Mr. McMillian does not discuss this MAJOR drawback in any of his books and it's my biggest problem with his method. I can go for days without finding a single trade and I'm using a computer to find them. More and more I find myself considering the benefits of building a "core" group.

Has anyone else been down this road?
 
Quote from birdman:

Also anyone trading one thing exclusively ...

Maybe just QQQ alone?

Many Thanks:)

I am trading mainly QQQ and MSFT options now(over 56% of my trading gains since Jan 1, 2003 are related to QQQ puts and calls). However, the MSFT market makers really get on my nerve in the last few days. I am slowly closing the MSFT option positions. I plan to trading QQQ options exclusively in three months. I'll let you know the results in six months, if I can survive until end of the year.

:p :p :p
:D :D :D
 
Quote from SethArb:

Iron butterfly:

An option strategy with limited risk and limited profit potential that involves both a long (or short) straddle, and a short (or long) combination. An iron butterfly contains four options as is an equivalent strategy to a regular butterfly spread which contains only three options. For example, a short iron butterfly might be: buying 1 XYZ May 60 call and 1 May 60 put, and writing 1 XYZ May 65 call and writing 1 XYZ May 55 put.

this strategey sure does eat up your trading power in margin requirements, and the write position, being unhedged sure isn't worth it, what with the premium for the 65 call not really being that much, especially in comparison to the long 60 call, and the same for the 55 put over the 60 put long.

there are some strategies that are brilliant, but are hard to defend in comparison to just taking the time to be there or check the markets every hour or so, and just go long or short with the options and let the expected outcome either occur or fail.

but then again, like Yogi said: "they give you cash, which is just as good as money"....
 
Quote from omcate:



I am trading mainly QQQ and MSFT options now(over 56% of my trading gains since Jan 1, 2003 are related to QQQ puts and calls).

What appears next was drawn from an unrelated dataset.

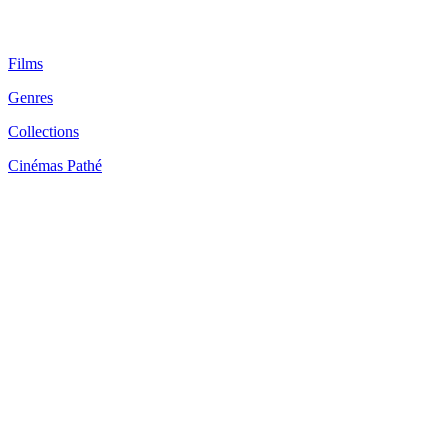
Films
Genres
Collections
Cinémas Pathé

However, the MSFT market makers really get on my nerve in the last few days. I am slowly closing the MSFT option positions. I plan to trading QQQ options exclusively in three months. I'll let you know the results in six months, if I can survive until end of the year.

:p :p :p
:D :D :D

paint dries faster than MSFT options producing profits....
 
Quote from limitdown:



paint dries faster than MSFT options producing profits....

Usually, this is not a problem. I am very patient. :D

Yesterday, two of my MSFT option trades were busted. Today, it took more than 30 minutes to cancel an order, over 45 minutes to buy another MSFT options, etc. The market maker only executed the order ten minutes after I sent in an cancel request. Of course, it was filled at the high of the day. And the list goes on and on .....


:mad: :mad: :mad:
:mad: :mad: :mad:
 
Quote from omcate:



Usually, this is not a problem. I am very patient. :D

Yesterday, two of my MSFT option trades were busted. Today, it took more than 30 minutes to cancel an order, over 45 minutes to buy another MSFT options, etc. The market maker only executed the order ten minutes after I sent in an cancel request. Of course, it was filled at the high of the day. And the list goes on and on .....


:mad: :mad: :mad:
:mad: :mad: :mad:

Why don't you execute through ISE and avoid that nonsense?